Reunert disposal of Nashua Mobile
26 May 2014 16:03
Further to the cautionary announcement released on the Stock Exchange News Service of the JSE Ltd. ("JSE") on 14 April 2014 ("the Announcement"), Reunert shareholders are hereby advised that Nashua Mobile (Pty) Ltd. ("Nashua Mobile"), a wholly-owned subsidiary of Reunert, has entered into a sale agreement ("Sale Agreement") with Altech Autopage Cellular (Pty) Ltd. ("Autopage") on 26 May 2014 in terms of which, inter alia, Nashua Mobile will dispose of its Cell C subscriber base to Autopage ("the Autopage Transaction" or "the Disposal"), on the terms and conditions set out below.

Autopage's business is that of a mobile cellular service provider for South African mobile network operators, including Mobile Telephone Networks (Pty) Ltd. ("MTN"), Vodacom (Pty) Ltd. ("Vodacom") and Cell C (Pty) Ltd. ("Cell C").

Autopage is a subsidiary of Allied Electronics Corporation Ltd., a public company listed on the JSE.

Business of Nashua Mobile
As indicated in the Announcement, Nashua Mobile's business is that of a mobile cellular service provider for South African mobile network operators, including Cell C.

Nashua Mobile currently has a service provider agreement with Cell C in relation to its Cell C subscriber base.

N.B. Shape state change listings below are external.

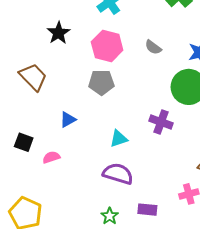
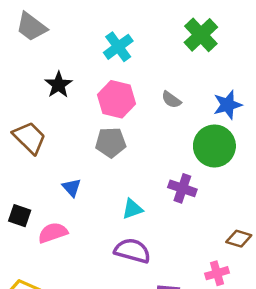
blue triangle: (68, 120) -> (72, 188), turned -42
pink semicircle: (51, 157) -> (53, 233), size x1.4

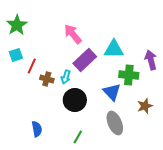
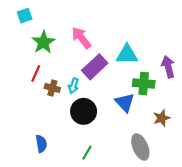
green star: (17, 25) -> (43, 42), moved
cyan square: (16, 55) -> (25, 16), moved
gray ellipse: (115, 123) -> (140, 147), moved

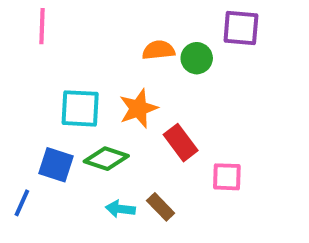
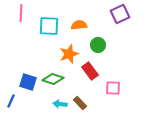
purple square: (241, 28) -> (120, 14), turned -30
green circle: (197, 58) -> (98, 45), moved
cyan square: (80, 108) -> (49, 26), moved

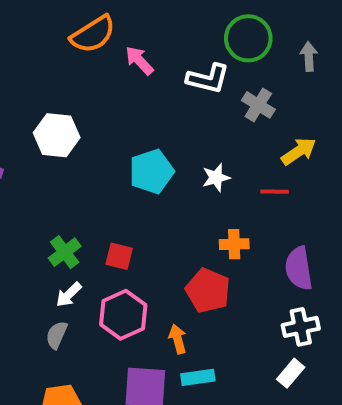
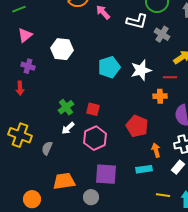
white star: (216, 178) -> (141, 70), size x1.5
orange cross: (234, 244) -> (160, 96), moved
gray semicircle: (57, 335) -> (47, 148), moved
orange arrow: (178, 339) -> (156, 150), moved
cyan rectangle: (198, 377) -> (144, 169), moved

Rationale for the transaction
Reunert shareholders are referred to the Announcement wherein Reunert disclosed that Nashua Mobile had entered into sale agreements with each of MTN ("MTN Transaction") and Vodacom ("Vodacom Transaction") for the disposal of its MTN and Vodacom subscriber bases.

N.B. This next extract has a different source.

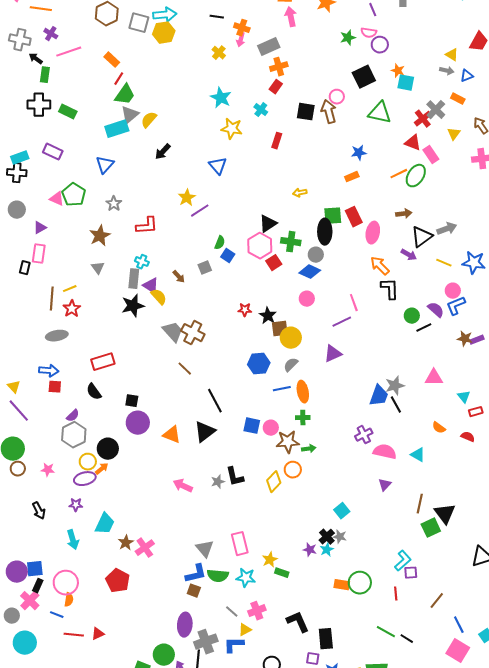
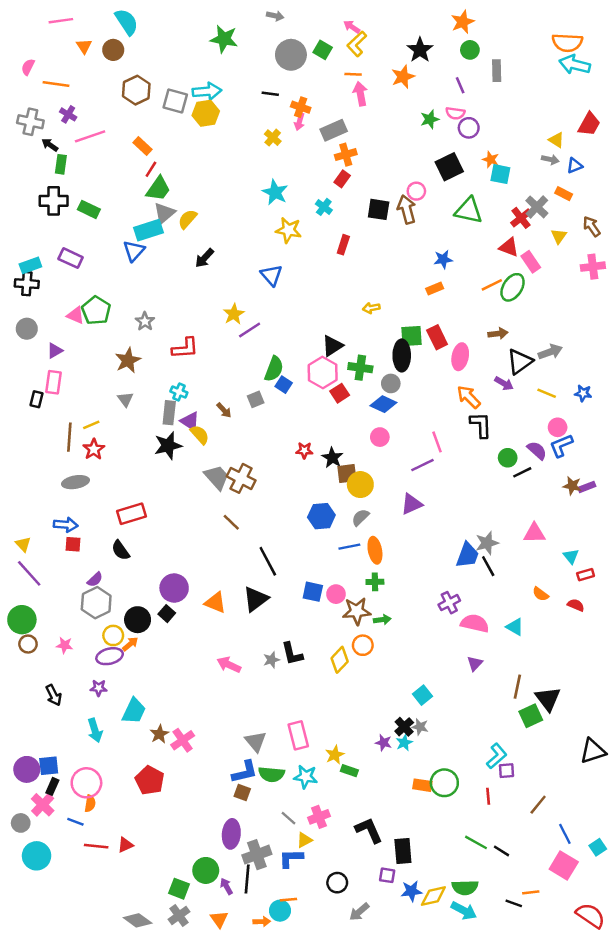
blue triangle: (105, 165) -> (134, 251), moved
green semicircle: (220, 243) -> (274, 369), size x1.5
blue star: (474, 263) -> (583, 393), size x0.6
black square: (132, 401) -> (167, 614), moved, turned 32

The rationale for the Autopage Transaction is the same as for the MTN Transaction and the Vodacom Transaction set out in the Announcement.

The effective date of the Transaction
In terms of the Sale Agreement, Nashua Mobile's Cell C subscriber base will transfer to Autopage on the third day after the second bill run after the date of fulfilment or waiver, as the case may be, of the last of the conditions precedent to the Autopage Transaction ("Take- On Date").

Disposal consideration
  • The consideration to be received by Nashua Mobile from Autopage for the Disposal is approximately R91.5 million plus VAT (the "Autopage Disposal Consideration").
  • The Autopage Disposal Consideration is subject to a formula-based adjustment. An adjustment will be made in the event that the revenue associated with Nashua Mobile's Cell C subscriber base, upon the expiry of a six calendar month period after the Take-On Date, is materially different from the revenue attributed to it by Autopage in its valuation of this base. The Autopage Disposal Consideration will not, however, exceed R95.75 million plus VAT.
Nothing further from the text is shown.